Unfortunately, that place is a yard in the middle of a middle-class, residential neighborhood.
Neighbors have complained repeatedly over the past year about what they consider a pile of junk at the home of Vicki Massi and Perry Baldwin on Drasin Drive. The city of Santa Clarita has cited Massi, who owns the residence, six times in the past nine months for dumping the stuff on the front lawn.
Massi doesn’t deny the charges.
“My boyfriend collects and sells things,” she said, matter-of-factly, standing outside the house. “He finds them in people’s trash. You wouldn’t believe what people throw away.”
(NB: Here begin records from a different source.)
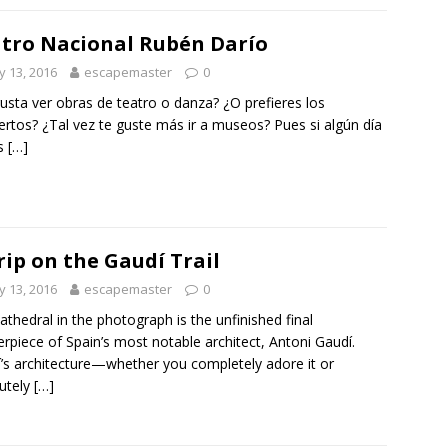
tro Nacional Rubén Darío
 13, 2016
escapemaster
0
usta ver obras de teatro o danza? ¿O prefieres los
ertos? ¿Tal vez te guste más ir a museos? Pues si algún día
as
[…]
rip on the Gaudí Trail
 13, 2016
escapemaster
0
athedral in the photograph is the unfinished final
rpiece of Spain’s most notable architect, Antoni Gaudí.
’s architecture—whether you completely adore it or
utely
[…]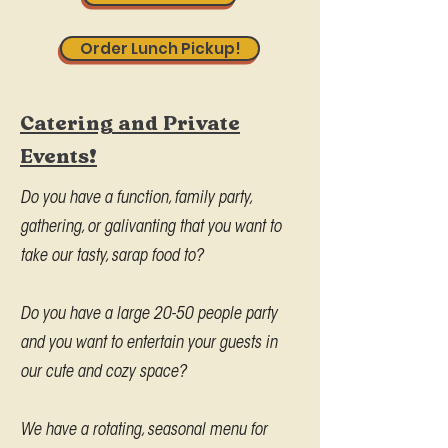
Order Lunch Pickup!
Catering and Private
Events!
Do you have a function, family party,
gathering, or galivanting that you want to
take our tasty, sarap food to?
Do you have a large 20-50 people party
and you want to entertain your guests in
our cute and cozy space?
We have a rotating, seasonal menu for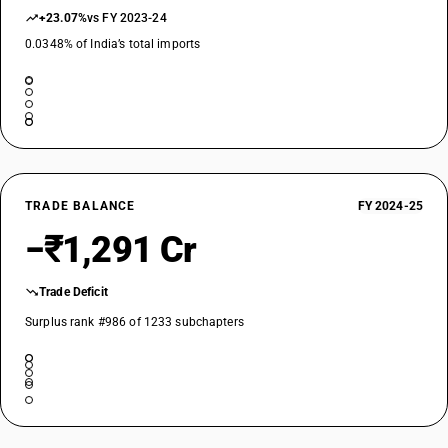
+23.07%
vs FY 2023-24
0.0348% of India’s total imports
TRADE BALANCE
FY 2024-25
−₹1,291 Cr
Trade Deficit
Surplus rank #986 of 1233 subchapters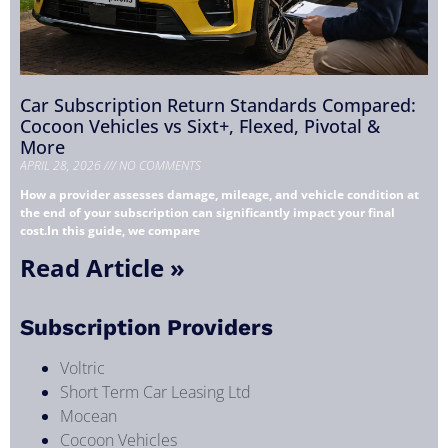
Car Subscription Return Standards Compared:
Cocoon Vehicles vs Sixt+, Flexed, Pivotal &
More
APRIL 28, 2026
NO COMMENTS
How a provider assesses damage, mileage, and vehicle condition at
the end of your subscription can significantly impact your final
cost.In this guide, we compare
Read Article »
Subscription Providers
Voltric
Short Term Car Leasing Ltd
Mocean
Cocoon Vehicles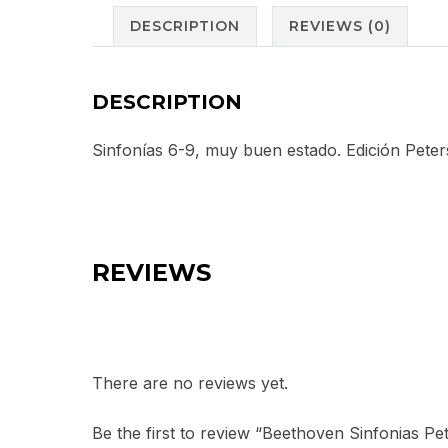
DESCRIPTION
REVIEWS (0)
DESCRIPTION
Sinfonías 6-9, muy buen estado. Edición Peter
REVIEWS
There are no reviews yet.
Be the first to review “Beethoven Sinfonias Pe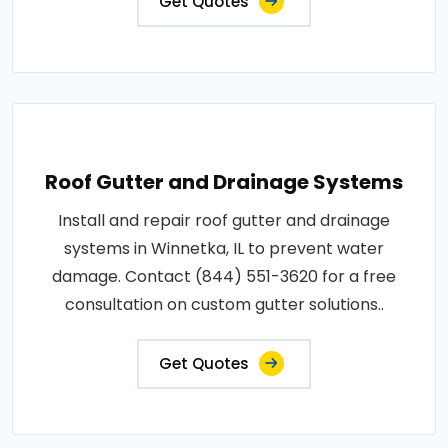
Get Quotes
Roof Gutter and Drainage Systems
Install and repair roof gutter and drainage
systems in Winnetka, IL to prevent water
damage. Contact (844) 551-3620 for a free
consultation on custom gutter solutions..
Get Quotes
Baldwin, a machinist, was reached at work but declined comment.
The neighbors complain that when the city confronts Massi and Baldwin, they simply lug their loot to the back yard where now stands a mountain of miscellany.
Then they start piling up the stuff in the front yard, again.
“It’s just a vicious cycle and a game they are playing,” said Catherine Pulsifer, a neighbor who has complained many times to the city on the problem. “And they play it very well.”
In addition to the aforementioned items, the yard, viewed from next door, now holds coolers, screens, metal sheets, hibachis, doors, motorcycle frames, lawn chairs, a bird bath and much more.
The next-door neighbor, Jim Day, doesn’t seem to mind, even though his back yard is neat and features a crystal-clear swimming pool.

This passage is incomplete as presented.